Outsourcing is defined as the transferring of some job functions to a third-party provider. It involves an agreement between two parties; the client and the provider. The client is an individual or a company looking for a service provider any that executes the day-to-day management of the outsourced tasks.
The most direct and simplest outsourcing agreement is between the client and the service provider. In a larger context, a broker negotiates an agreement between clients and providers. A broker is a middleman who finds the right provider for the client’s need.
The most effective contract management is based on trust and a collaborative relationship between the vendee and the vendor. The agreement is subjected to outsourcing governance that ensures enforcement of the terms and conditions of the two parties.
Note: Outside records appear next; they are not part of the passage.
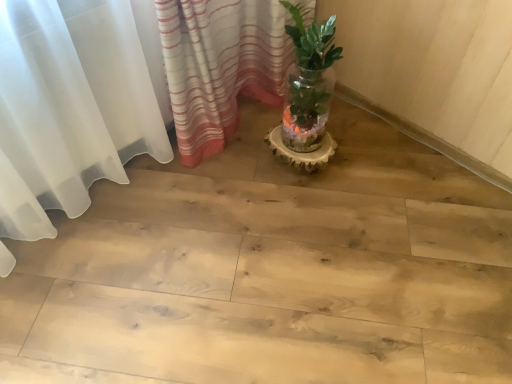 In order to face green matte plant at center, should I rotate leftwards or rightwards?

A 7.260 degree turn to the right will do.

I want to click on green matte plant at center, so click(308, 80).

What do you see at coordinates (308, 80) in the screenshot? I see `green matte plant at center` at bounding box center [308, 80].

The image size is (512, 384). What are the coordinates of `green matte plant at center` in the screenshot? It's located at (308, 80). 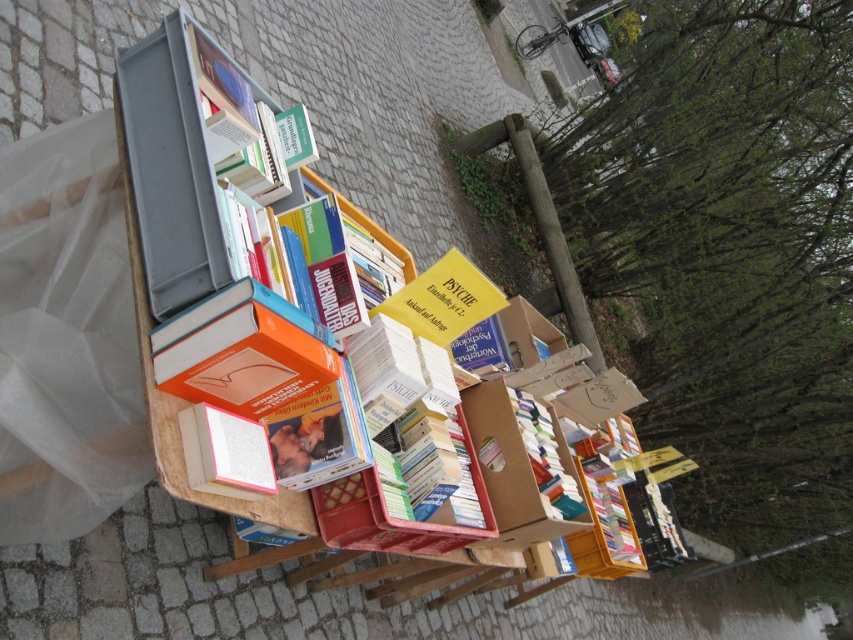 You are a customer at the outdoor book stall and want to reach both the point at (247, 285) and the point at (320, 561). Which point should you approach first to get closer to the viewer?

You should approach the point at (247, 285) first because it is closer to the viewer than the point at (320, 561).

In the scene shown: You are a customer at the outdoor book stall. You see the orange matte book at center and the wooden bookshelf at center. Which one is nearer to you?

The orange matte book at center is closer to the viewer than the wooden bookshelf at center. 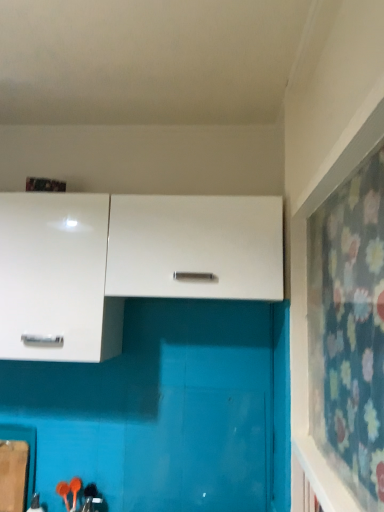 Question: From a real-world perspective, is white glossy cabinet at upper left, which is the 1th cabinetry in left-to-right order, on white matte cabinet at center, placed as the 1th cabinetry when sorted from right to left?

Choices:
 (A) yes
 (B) no

Answer: (B)

Question: Can white matte cabinet at center, placed as the 1th cabinetry when sorted from right to left, be found inside white glossy cabinet at upper left, which is the 1th cabinetry in left-to-right order?

Choices:
 (A) yes
 (B) no

Answer: (B)

Question: Does white glossy cabinet at upper left, marked as the second cabinetry in a right-to-left arrangement, have a greater height compared to white matte cabinet at center, placed as the 1th cabinetry when sorted from right to left?

Choices:
 (A) no
 (B) yes

Answer: (B)

Question: Could you tell me if white glossy cabinet at upper left, marked as the second cabinetry in a right-to-left arrangement, is facing white matte cabinet at center, acting as the 2th cabinetry starting from the left?

Choices:
 (A) no
 (B) yes

Answer: (A)

Question: Are white glossy cabinet at upper left, marked as the second cabinetry in a right-to-left arrangement, and white matte cabinet at center, placed as the 1th cabinetry when sorted from right to left, making contact?

Choices:
 (A) yes
 (B) no

Answer: (B)

Question: Considering the relative sizes of white glossy cabinet at upper left, marked as the second cabinetry in a right-to-left arrangement, and white matte cabinet at center, acting as the 2th cabinetry starting from the left, in the image provided, is white glossy cabinet at upper left, marked as the second cabinetry in a right-to-left arrangement, thinner than white matte cabinet at center, acting as the 2th cabinetry starting from the left,?

Choices:
 (A) yes
 (B) no

Answer: (B)

Question: Can you confirm if floral fabric curtain at right is shorter than white matte cabinet at center, placed as the 1th cabinetry when sorted from right to left?

Choices:
 (A) yes
 (B) no

Answer: (B)

Question: From a real-world perspective, is floral fabric curtain at right over white matte cabinet at center, placed as the 1th cabinetry when sorted from right to left?

Choices:
 (A) no
 (B) yes

Answer: (A)

Question: Considering the relative positions of floral fabric curtain at right and white matte cabinet at center, placed as the 1th cabinetry when sorted from right to left, in the image provided, is floral fabric curtain at right to the left of white matte cabinet at center, placed as the 1th cabinetry when sorted from right to left, from the viewer's perspective?

Choices:
 (A) no
 (B) yes

Answer: (A)

Question: Is floral fabric curtain at right bigger than white matte cabinet at center, acting as the 2th cabinetry starting from the left?

Choices:
 (A) yes
 (B) no

Answer: (B)

Question: Is floral fabric curtain at right to the right of white matte cabinet at center, acting as the 2th cabinetry starting from the left, from the viewer's perspective?

Choices:
 (A) no
 (B) yes

Answer: (B)

Question: Considering the relative sizes of floral fabric curtain at right and white matte cabinet at center, placed as the 1th cabinetry when sorted from right to left, in the image provided, is floral fabric curtain at right smaller than white matte cabinet at center, placed as the 1th cabinetry when sorted from right to left,?

Choices:
 (A) yes
 (B) no

Answer: (A)

Question: Is white matte cabinet at center, placed as the 1th cabinetry when sorted from right to left, at the right side of floral fabric curtain at right?

Choices:
 (A) yes
 (B) no

Answer: (B) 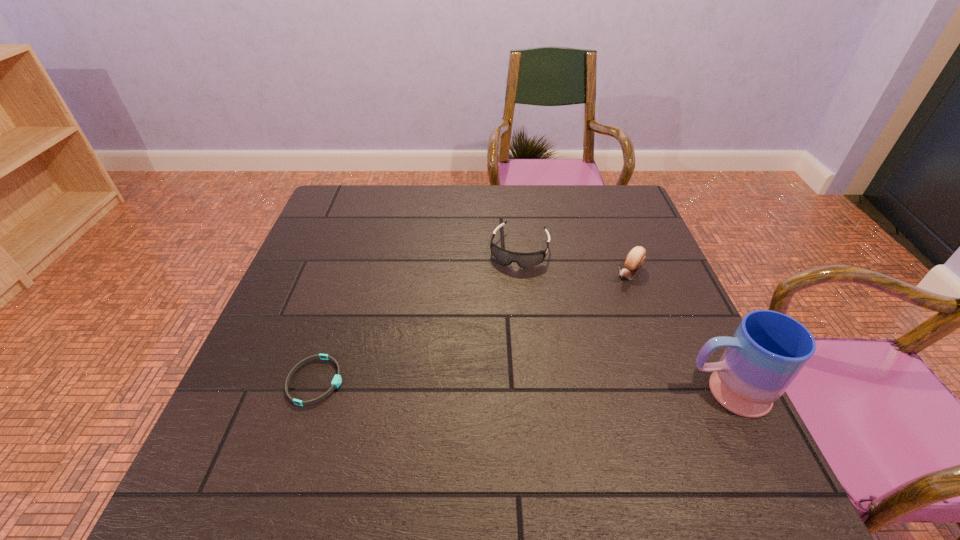 Find the location of `escargot that is at the right edge`. escargot that is at the right edge is located at coordinates (635, 259).

The height and width of the screenshot is (540, 960). In order to click on object situated at the near left corner in this screenshot , I will do `click(337, 379)`.

The image size is (960, 540). I want to click on object present at the near right corner, so [768, 350].

At what (x,y) coordinates should I click in order to perform the action: click on free space at the far edge. Please return your answer as a coordinate pair (x, y). The height and width of the screenshot is (540, 960). Looking at the image, I should click on (563, 213).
Negotiations with the outsourcer should be clear from the very start. The goal is to balance the benefits and risks. Both parties want to earn and gain each other’s trust for a long-term working relationship.
The client usually has the upper hand and lead the negotiation. It is important to create a timeline and a due date for negotiation to avoid delays in the tasks to be outsourced. While negotiating for the best outsourcing deal, do not transition the job to the outsourcer.
The Outsourcing Transition Period
This is the period where the new outsourced partner will go on the process of speeding up the efficiency and growth of certain aspect of the business. During this period, the client looks for change, growth, and gains. Thus, it was called the “valley of despair” period.
The bottom line is to be open-minded and knowledgeable about the pros and cons of outsourcing before signing the dotted line virtually or face-to-face. If you believe that it will help you expand your business and increase your profits, go for it!